MOCVD Growth and Transport Investigation of Two-Dimensional Electron Gas in AlGaN/GaN Heterostructures on Sapphire Substrates

Abstract

High quality AlGaN/GaN nominally undoped single heterostuctures (SH) with different Al contents have been fabricated on sapphire substrates. Magnetotransport investigations are performed on these samples at low temperature in a magnetic field up to 10 T. The existence of a two-dimensional electron gas (2DEG) at the AlGaN/GaN interface is confirmed by the observation of Shubnikov-de Hass oscillations in the magnetic field below 3 T and the integer quantum Hall effect.

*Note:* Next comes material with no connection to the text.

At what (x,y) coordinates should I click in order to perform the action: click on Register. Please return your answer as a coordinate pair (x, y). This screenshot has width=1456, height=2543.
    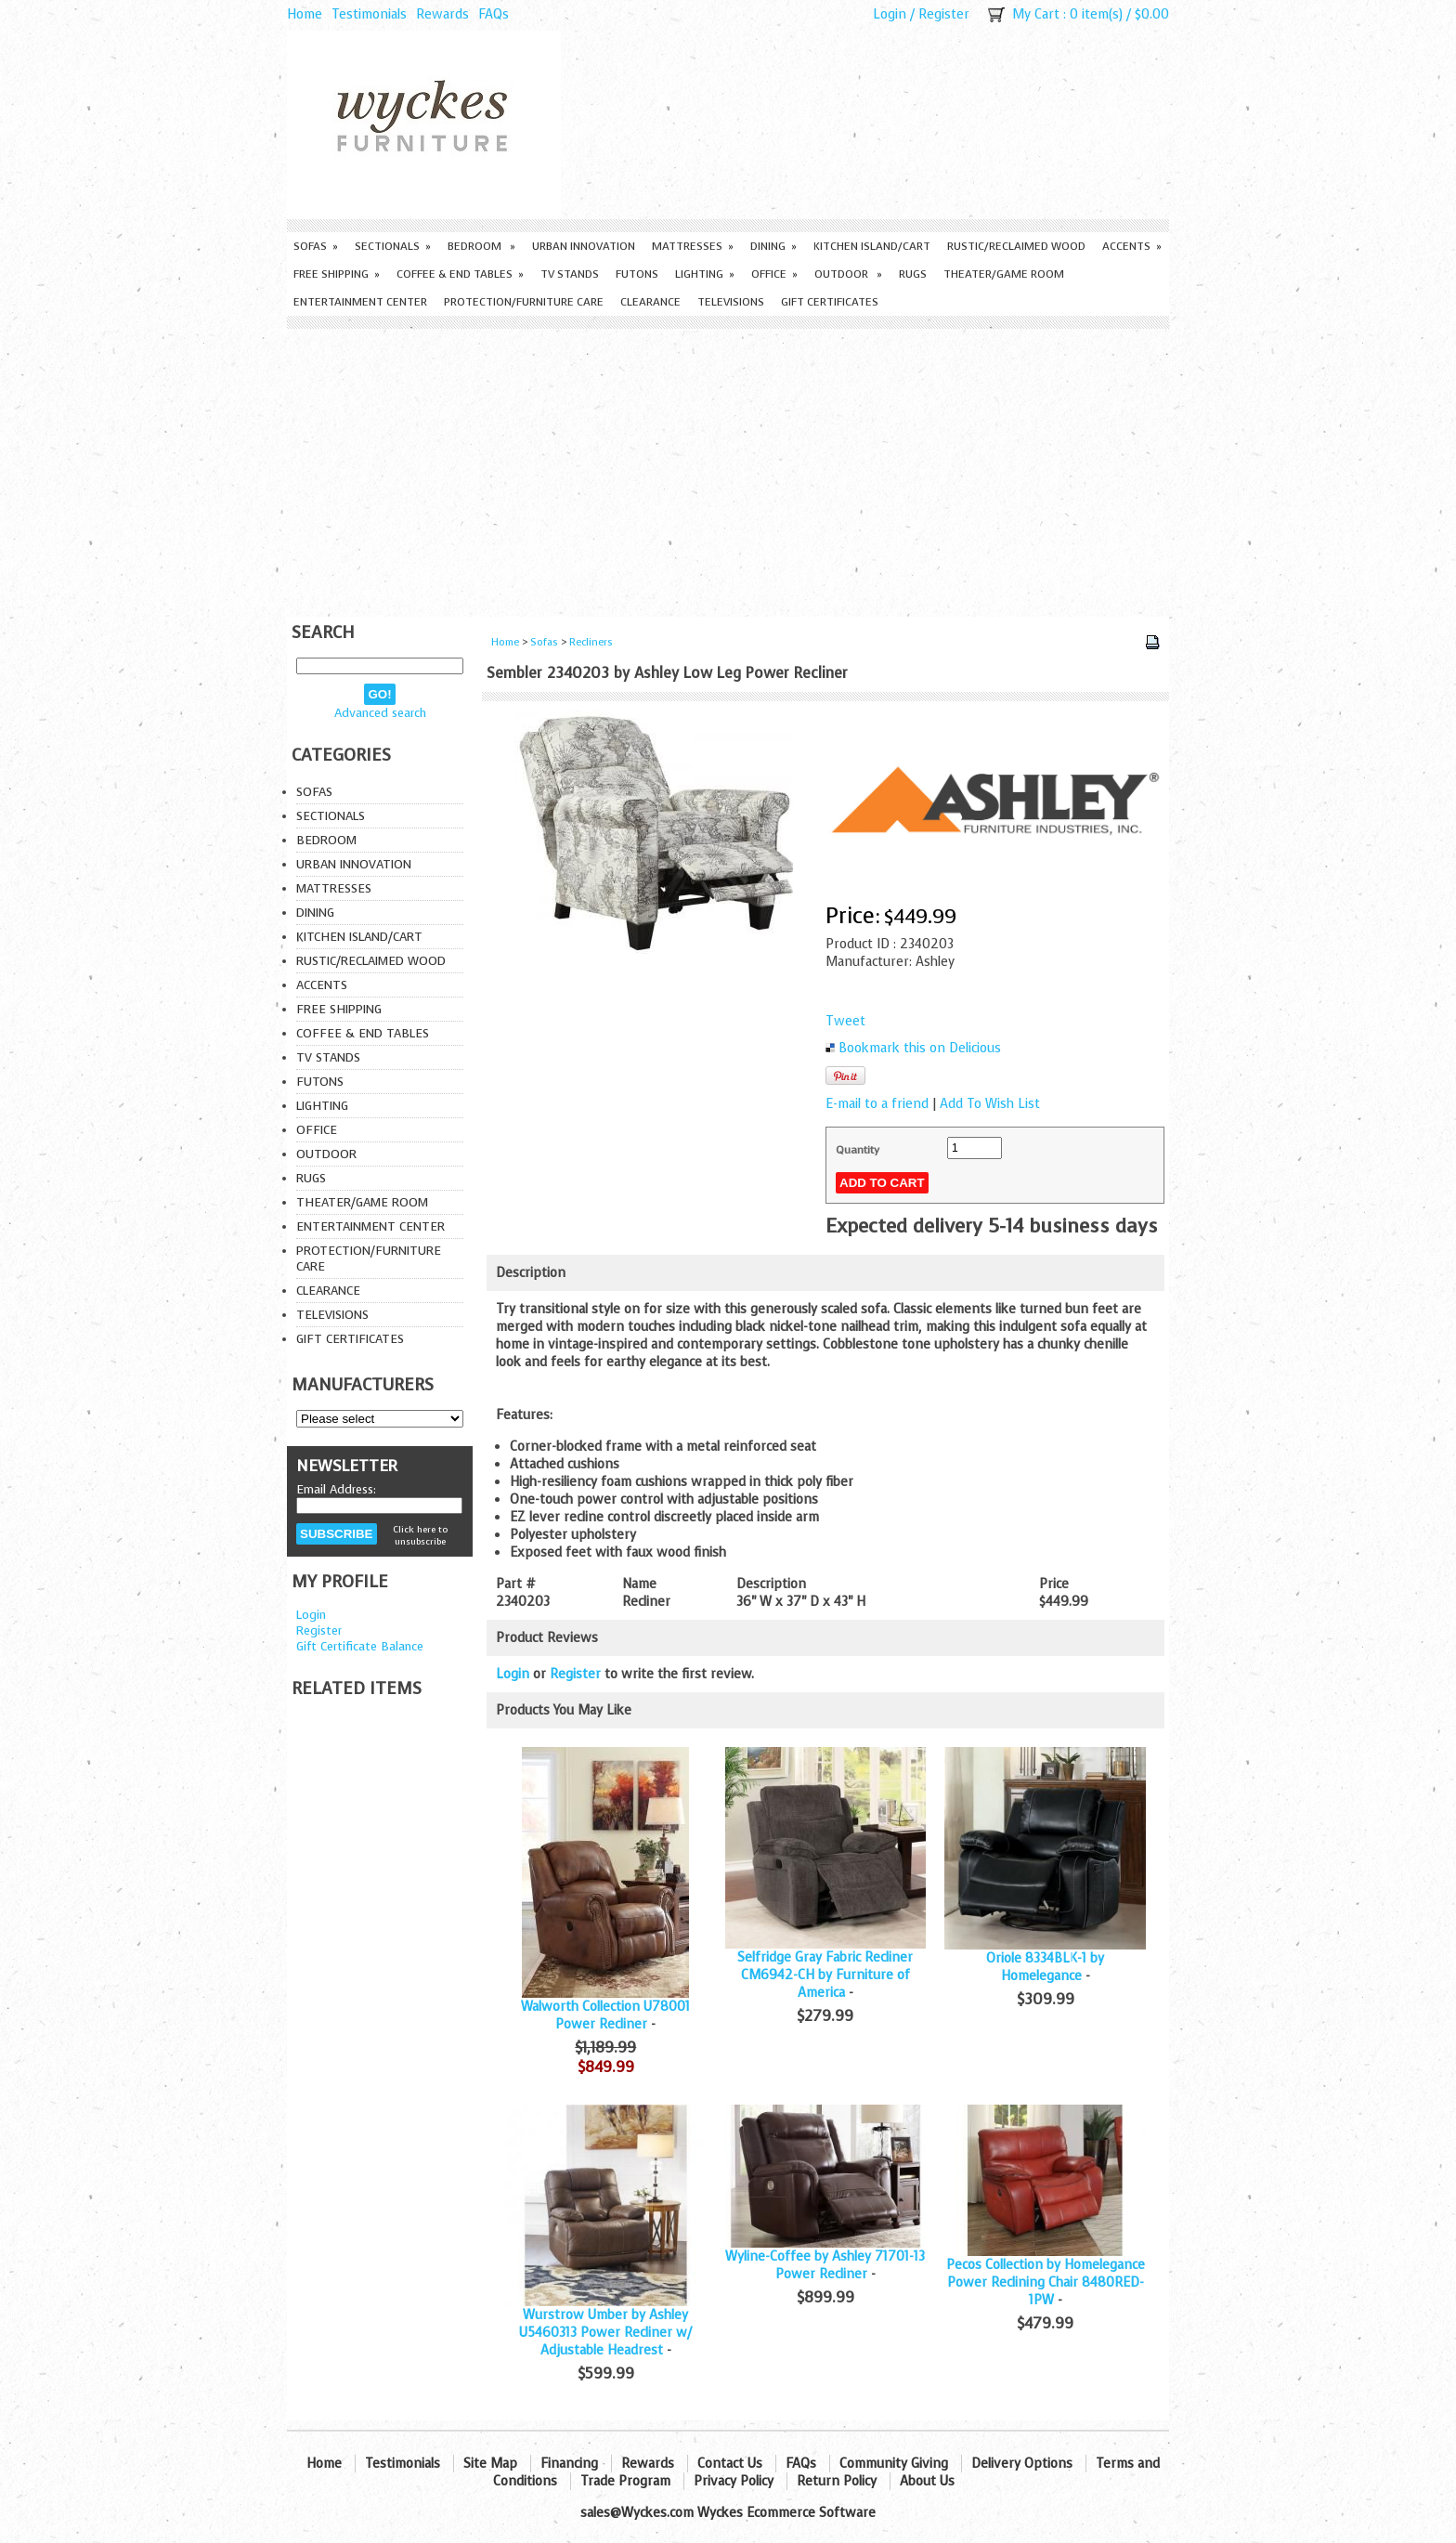
    Looking at the image, I should click on (943, 14).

In particular, the Al0.18Ga0.82N/GaN SH shows a Hall mobility of 10300 cm2/Vs at 1.5 K, which to our knowledge is the highest carrier mobility on sapphire substrates grown by MOCVD. The mobility and carrier sheet density are enhanced by increasing Al composition. Based on the piezoelectric field effect, the Al composition dependence of 2DEG sheet density is calculated, which agrees well with the experimental result. This paper also investigates the effect of doping in the AlGaN layer on the properties of 2DEG. When the AlGaN layer is doped, the situation is changed. In the case of lightly doping in the AlGaN layer, the 2DEG cannot be observed. When the doping level in the AlGaN layer is increased, the 2DEG is demonstrated again together with an enhancement in the electron mobility. These behaviors are attributed to the strain-induced piezoelectric effect and silicon doping-induced screening effect. This result should be highly emphasized in designing GaN-based electrical devices.